Lift out all lines below that contain "Draw".
----------------
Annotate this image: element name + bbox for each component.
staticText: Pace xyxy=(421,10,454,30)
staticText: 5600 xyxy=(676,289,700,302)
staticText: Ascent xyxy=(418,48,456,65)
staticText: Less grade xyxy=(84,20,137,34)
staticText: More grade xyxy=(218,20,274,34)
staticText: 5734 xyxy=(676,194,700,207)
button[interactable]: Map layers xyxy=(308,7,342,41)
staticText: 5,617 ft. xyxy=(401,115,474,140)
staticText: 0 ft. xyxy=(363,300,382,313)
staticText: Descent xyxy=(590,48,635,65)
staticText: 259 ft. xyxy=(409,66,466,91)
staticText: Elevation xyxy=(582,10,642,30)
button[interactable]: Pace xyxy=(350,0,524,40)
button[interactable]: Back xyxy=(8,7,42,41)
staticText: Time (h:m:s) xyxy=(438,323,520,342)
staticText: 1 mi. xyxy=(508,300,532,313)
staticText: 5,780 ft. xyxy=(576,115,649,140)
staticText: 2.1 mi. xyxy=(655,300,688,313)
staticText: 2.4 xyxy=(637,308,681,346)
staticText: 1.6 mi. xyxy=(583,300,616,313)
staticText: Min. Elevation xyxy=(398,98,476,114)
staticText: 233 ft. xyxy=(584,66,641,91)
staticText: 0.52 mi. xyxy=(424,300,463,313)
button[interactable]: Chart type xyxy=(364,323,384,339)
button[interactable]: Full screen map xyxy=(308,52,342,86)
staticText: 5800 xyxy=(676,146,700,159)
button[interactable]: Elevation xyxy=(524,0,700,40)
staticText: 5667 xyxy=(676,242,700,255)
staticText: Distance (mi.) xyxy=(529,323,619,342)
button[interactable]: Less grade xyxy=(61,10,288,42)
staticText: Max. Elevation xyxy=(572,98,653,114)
----------------
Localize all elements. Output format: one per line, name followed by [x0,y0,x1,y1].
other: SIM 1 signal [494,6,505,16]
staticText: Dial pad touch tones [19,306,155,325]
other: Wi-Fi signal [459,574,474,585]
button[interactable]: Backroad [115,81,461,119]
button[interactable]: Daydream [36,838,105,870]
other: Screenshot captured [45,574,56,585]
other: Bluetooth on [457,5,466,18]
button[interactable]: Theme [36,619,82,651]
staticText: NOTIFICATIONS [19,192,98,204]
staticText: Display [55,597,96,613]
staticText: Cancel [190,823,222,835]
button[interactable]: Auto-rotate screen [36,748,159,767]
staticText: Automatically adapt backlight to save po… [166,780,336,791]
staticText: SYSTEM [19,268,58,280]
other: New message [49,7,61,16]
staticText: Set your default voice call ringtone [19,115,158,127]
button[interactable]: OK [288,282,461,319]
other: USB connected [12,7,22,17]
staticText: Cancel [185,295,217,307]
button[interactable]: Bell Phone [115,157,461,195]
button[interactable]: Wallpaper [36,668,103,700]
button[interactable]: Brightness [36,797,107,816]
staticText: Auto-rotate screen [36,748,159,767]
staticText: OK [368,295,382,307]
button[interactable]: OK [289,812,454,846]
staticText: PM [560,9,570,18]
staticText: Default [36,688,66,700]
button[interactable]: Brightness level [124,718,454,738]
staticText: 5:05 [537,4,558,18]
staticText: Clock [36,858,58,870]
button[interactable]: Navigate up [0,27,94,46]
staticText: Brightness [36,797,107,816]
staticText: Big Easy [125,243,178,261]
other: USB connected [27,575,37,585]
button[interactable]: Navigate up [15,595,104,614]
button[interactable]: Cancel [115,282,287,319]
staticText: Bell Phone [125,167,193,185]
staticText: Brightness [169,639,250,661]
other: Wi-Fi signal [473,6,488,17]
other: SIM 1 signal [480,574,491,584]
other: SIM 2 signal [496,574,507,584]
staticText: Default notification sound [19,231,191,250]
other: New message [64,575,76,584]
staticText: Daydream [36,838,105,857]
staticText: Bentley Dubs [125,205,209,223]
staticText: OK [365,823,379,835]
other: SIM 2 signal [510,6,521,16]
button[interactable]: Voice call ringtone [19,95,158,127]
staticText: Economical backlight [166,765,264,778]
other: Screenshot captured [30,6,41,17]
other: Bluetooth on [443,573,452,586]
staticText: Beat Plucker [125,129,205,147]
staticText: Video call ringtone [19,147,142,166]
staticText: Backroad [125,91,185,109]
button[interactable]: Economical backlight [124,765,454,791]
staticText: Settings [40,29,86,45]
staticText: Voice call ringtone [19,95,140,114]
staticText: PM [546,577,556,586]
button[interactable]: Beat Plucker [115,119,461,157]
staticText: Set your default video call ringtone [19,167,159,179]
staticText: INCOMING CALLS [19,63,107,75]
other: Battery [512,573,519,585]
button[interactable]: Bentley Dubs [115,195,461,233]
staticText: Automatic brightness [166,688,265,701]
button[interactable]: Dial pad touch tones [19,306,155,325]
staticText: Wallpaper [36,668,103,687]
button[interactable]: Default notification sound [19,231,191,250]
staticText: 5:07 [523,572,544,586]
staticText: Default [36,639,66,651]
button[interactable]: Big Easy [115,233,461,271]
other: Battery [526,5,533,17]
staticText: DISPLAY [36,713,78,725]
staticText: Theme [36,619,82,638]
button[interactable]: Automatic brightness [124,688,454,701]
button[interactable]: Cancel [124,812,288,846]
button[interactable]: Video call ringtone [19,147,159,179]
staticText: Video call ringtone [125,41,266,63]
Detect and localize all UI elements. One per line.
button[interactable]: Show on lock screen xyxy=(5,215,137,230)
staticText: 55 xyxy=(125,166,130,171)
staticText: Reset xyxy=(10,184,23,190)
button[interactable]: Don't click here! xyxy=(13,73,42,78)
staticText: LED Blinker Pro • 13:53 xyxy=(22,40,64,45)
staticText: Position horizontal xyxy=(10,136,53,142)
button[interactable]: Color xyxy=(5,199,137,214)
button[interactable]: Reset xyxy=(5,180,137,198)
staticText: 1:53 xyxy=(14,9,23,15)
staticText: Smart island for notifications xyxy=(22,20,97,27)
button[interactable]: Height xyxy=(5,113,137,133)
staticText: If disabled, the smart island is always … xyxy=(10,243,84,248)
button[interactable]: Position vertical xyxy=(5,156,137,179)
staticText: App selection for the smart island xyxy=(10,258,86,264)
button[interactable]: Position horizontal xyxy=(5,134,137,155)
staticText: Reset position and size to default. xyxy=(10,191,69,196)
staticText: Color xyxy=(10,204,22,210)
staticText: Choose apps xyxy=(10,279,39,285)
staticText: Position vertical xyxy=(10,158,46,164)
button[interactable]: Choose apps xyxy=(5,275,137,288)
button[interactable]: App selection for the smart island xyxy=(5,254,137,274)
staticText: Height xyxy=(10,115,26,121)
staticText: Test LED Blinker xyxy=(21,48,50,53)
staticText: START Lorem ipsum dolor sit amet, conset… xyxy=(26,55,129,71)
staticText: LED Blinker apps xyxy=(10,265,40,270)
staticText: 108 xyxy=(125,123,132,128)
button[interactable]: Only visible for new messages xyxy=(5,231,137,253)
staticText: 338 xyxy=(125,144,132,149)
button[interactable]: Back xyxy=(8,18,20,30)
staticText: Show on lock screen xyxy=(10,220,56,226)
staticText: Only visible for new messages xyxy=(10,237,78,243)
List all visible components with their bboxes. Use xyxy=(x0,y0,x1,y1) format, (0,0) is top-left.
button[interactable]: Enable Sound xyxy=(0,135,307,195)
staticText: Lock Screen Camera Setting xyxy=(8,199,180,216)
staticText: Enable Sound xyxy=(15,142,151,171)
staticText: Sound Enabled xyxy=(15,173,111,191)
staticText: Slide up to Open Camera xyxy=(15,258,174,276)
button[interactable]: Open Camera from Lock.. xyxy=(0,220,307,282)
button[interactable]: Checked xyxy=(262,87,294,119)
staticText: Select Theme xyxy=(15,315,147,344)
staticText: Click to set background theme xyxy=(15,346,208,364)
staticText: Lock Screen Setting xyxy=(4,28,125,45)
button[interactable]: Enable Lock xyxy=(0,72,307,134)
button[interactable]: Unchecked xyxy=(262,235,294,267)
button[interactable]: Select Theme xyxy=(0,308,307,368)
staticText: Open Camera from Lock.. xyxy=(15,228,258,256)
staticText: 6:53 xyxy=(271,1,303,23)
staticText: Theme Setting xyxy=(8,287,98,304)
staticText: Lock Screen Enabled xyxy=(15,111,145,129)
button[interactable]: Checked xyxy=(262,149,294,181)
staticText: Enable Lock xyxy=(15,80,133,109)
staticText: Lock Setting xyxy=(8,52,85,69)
----------------
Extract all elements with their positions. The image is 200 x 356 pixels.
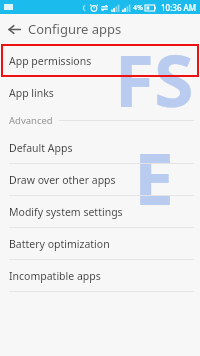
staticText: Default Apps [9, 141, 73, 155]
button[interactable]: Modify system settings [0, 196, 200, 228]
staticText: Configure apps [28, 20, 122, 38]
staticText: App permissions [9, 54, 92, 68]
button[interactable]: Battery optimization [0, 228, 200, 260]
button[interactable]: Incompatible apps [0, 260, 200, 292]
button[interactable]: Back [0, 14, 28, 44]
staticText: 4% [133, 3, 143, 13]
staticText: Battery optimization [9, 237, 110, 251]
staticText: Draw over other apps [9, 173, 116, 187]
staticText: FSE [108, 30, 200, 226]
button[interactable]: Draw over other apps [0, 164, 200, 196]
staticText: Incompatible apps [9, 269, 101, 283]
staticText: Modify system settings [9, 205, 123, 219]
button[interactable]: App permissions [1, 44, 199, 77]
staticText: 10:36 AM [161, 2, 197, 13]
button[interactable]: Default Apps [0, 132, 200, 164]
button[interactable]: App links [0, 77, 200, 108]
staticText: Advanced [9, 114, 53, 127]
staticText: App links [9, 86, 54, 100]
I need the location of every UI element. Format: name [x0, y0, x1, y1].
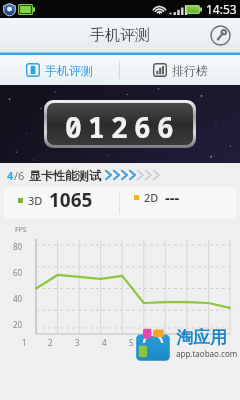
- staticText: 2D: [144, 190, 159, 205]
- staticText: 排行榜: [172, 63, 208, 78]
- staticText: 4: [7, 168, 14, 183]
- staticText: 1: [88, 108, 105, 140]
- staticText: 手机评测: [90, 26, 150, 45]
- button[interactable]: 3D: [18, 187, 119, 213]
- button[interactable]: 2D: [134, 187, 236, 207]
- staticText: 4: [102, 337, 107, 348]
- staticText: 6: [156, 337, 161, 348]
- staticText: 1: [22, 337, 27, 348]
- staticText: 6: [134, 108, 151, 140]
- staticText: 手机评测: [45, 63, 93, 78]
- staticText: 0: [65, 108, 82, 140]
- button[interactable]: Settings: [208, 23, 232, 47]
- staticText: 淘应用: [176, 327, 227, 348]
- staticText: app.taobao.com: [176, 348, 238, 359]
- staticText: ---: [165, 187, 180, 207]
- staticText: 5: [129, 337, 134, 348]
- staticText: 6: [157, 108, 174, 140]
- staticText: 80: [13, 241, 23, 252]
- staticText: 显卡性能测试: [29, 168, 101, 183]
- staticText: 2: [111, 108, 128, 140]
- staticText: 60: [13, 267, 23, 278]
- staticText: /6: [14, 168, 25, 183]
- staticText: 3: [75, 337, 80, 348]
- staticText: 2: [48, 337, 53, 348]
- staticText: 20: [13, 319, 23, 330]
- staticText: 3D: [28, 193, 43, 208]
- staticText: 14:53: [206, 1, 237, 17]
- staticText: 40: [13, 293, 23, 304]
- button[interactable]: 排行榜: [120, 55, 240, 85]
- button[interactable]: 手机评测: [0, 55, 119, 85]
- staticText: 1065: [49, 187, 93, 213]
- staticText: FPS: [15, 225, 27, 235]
----------------
Exercise output:
staticText: Draw over other apps [9, 173, 116, 187]
button[interactable]: Draw over other apps [0, 164, 200, 196]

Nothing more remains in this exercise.